■ WORK ORDER: Where an entry contains an image, skip the image and print the rest exactly.

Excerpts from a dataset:
----
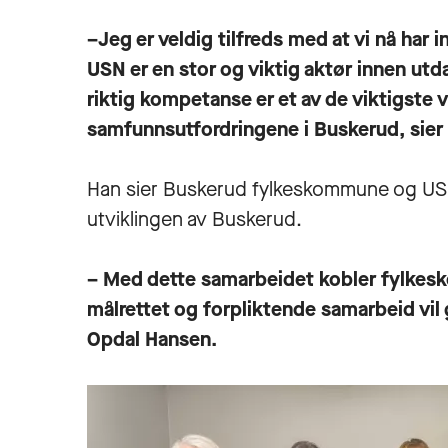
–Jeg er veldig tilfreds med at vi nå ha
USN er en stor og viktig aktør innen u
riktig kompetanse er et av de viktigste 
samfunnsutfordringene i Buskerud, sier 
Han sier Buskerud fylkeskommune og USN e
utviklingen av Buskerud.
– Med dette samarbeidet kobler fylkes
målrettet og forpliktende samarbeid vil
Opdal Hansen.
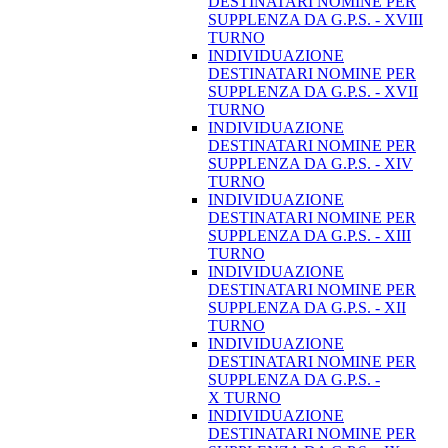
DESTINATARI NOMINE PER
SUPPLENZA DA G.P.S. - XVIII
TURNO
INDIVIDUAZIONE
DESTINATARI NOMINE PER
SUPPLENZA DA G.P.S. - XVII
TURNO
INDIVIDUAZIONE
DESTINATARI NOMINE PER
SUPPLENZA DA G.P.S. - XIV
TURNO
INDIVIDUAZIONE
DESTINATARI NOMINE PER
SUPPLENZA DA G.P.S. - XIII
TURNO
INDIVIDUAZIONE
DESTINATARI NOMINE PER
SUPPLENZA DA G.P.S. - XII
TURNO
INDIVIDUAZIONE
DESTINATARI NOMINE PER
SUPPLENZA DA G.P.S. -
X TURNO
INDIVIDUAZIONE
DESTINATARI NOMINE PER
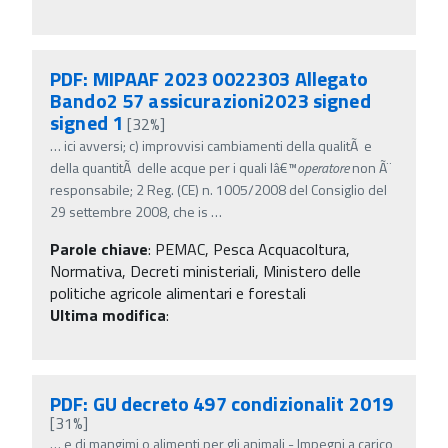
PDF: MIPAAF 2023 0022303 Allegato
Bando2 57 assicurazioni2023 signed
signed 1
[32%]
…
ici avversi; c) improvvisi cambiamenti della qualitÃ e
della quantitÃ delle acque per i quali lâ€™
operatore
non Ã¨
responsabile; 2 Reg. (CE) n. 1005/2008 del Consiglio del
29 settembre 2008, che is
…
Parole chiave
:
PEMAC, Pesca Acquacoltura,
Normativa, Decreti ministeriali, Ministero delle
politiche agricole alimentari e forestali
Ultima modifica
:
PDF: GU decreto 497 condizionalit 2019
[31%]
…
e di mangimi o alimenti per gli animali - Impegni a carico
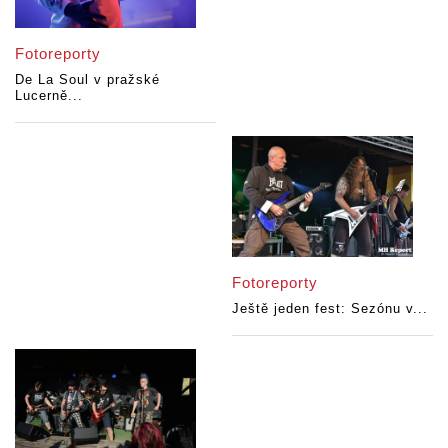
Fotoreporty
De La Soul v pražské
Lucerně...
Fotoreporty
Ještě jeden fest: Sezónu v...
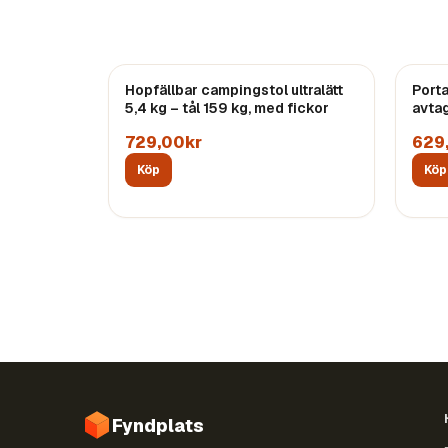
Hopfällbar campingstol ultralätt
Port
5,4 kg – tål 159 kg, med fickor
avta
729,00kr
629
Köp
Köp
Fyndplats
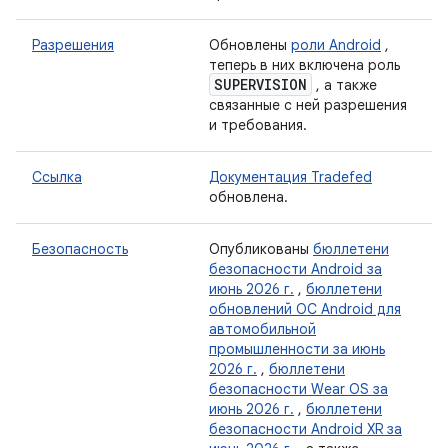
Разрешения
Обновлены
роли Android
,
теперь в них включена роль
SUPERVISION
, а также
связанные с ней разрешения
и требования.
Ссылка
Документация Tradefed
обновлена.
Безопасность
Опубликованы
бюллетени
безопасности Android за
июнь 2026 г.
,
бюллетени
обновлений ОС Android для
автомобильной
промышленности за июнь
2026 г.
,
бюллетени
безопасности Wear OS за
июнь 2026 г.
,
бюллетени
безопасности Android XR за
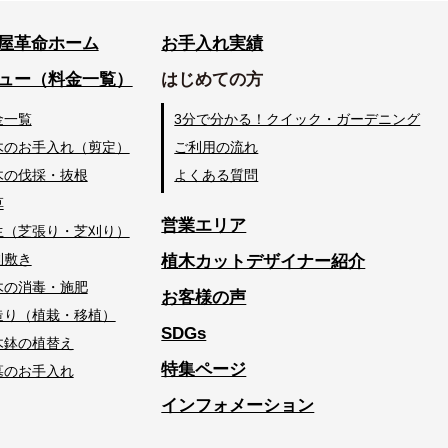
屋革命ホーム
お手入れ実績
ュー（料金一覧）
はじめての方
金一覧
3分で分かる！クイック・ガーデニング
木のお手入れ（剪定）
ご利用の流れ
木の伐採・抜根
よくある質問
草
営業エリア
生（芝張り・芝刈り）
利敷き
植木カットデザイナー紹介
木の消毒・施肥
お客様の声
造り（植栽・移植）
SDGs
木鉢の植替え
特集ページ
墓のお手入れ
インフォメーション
----
■ OUTPUT FOR THIS TASK:
–Jeg er veldig tilfreds med at vi nå ha
USN er en stor og viktig aktør innen u
riktig kompetanse er et av de viktigste 
samfunnsutfordringene i Buskerud, sier 
Han sier Buskerud fylkeskommune og USN e
utviklingen av Buskerud.
– Med dette samarbeidet kobler fylkes
målrettet og forpliktende samarbeid vil
Opdal Hansen.
DESTINATARI NOMINE PER
SUPPLENZA DA G.P.S. - XVIII
TURNO
INDIVIDUAZIONE
DESTINATARI NOMINE PER
SUPPLENZA DA G.P.S. - XVII
TURNO
INDIVIDUAZIONE
DESTINATARI NOMINE PER
SUPPLENZA DA G.P.S. - XIV
TURNO
INDIVIDUAZIONE
DESTINATARI NOMINE PER
SUPPLENZA DA G.P.S. - XIII
TURNO
INDIVIDUAZIONE
DESTINATARI NOMINE PER
SUPPLENZA DA G.P.S. - XII
TURNO
INDIVIDUAZIONE
DESTINATARI NOMINE PER
SUPPLENZA DA G.P.S. -
X TURNO
INDIVIDUAZIONE
DESTINATARI NOMINE PER
PDF: MIPAAF 2023 0022303 Allegato
Bando2 57 assicurazioni2023 signed
signed 1
[32%]
…
ici avversi; c) improvvisi cambiamenti della qualitÃ e
della quantitÃ delle acque per i quali lâ€™
operatore
non Ã¨
responsabile; 2 Reg. (CE) n. 1005/2008 del Consiglio del
29 settembre 2008, che is
…
Parole chiave
:
PEMAC, Pesca Acquacoltura,
Normativa, Decreti ministeriali, Ministero delle
politiche agricole alimentari e forestali
Ultima modifica
:
PDF: GU decreto 497 condizionalit 2019
[31%]
…
e di mangimi o alimenti per gli animali - Impegni a carico
Fotoreporty
De La Soul v pražské
Lucerně...
Fotoreporty
Ještě jeden fest: Sezónu v...
Hopfällbar campingstol ultralätt
Port
5,4 kg – tål 159 kg, med fickor
avta
729,00kr
629
Köp
Köp
Fyndplats
Разрешения
Обновлены
роли Android
,
теперь в них включена роль
SUPERVISION
, а также
связанные с ней разрешения
и требования.
Ссылка
Документация Tradefed
обновлена.
Безопасность
Опубликованы
бюллетени
безопасности Android за
июнь 2026 г.
,
бюллетени
обновлений ОС Android для
автомобильной
промышленности за июнь
2026 г.
,
бюллетени
безопасности Wear OS за
июнь 2026 г.
,
бюллетени
безопасности Android XR за
屋革命ホーム
お手入れ実績
ュー（料金一覧）
はじめての方
金一覧
3分で分かる！クイック・ガーデニング
木のお手入れ（剪定）
ご利用の流れ
木の伐採・抜根
よくある質問
草
営業エリア
生（芝張り・芝刈り）
利敷き
植木カットデザイナー紹介
木の消毒・施肥
お客様の声
造り（植栽・移植）
SDGs
木鉢の植替え
特集ページ
墓のお手入れ
インフォメーション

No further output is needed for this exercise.